Extracted information below:

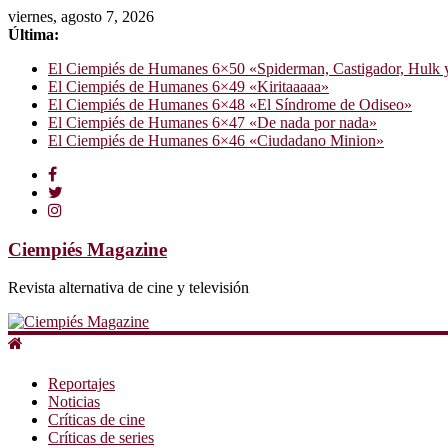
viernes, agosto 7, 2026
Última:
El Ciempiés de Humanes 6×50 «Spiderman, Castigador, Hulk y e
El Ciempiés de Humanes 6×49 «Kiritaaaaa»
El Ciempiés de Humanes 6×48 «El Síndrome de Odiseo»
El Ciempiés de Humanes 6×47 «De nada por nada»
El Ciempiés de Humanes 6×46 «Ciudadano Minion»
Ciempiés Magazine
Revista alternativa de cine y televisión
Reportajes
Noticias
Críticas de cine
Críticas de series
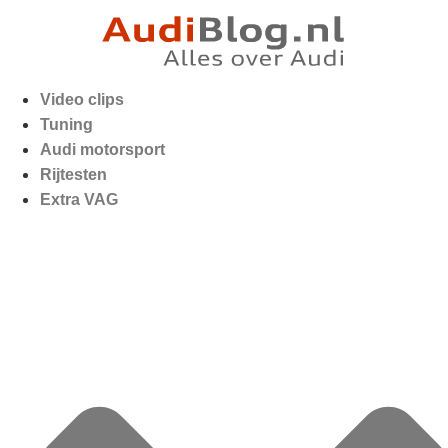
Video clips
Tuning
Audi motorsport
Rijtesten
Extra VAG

End of Extracted information.
Extracted information below:

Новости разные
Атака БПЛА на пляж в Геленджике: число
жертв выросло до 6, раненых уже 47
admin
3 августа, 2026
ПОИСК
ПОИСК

End of Extracted information.

• **What to work on**
From the listing above, copy every line that holds the string "cine".

• **Written answer**
Revista alternativa de cine y televisión
Críticas de cine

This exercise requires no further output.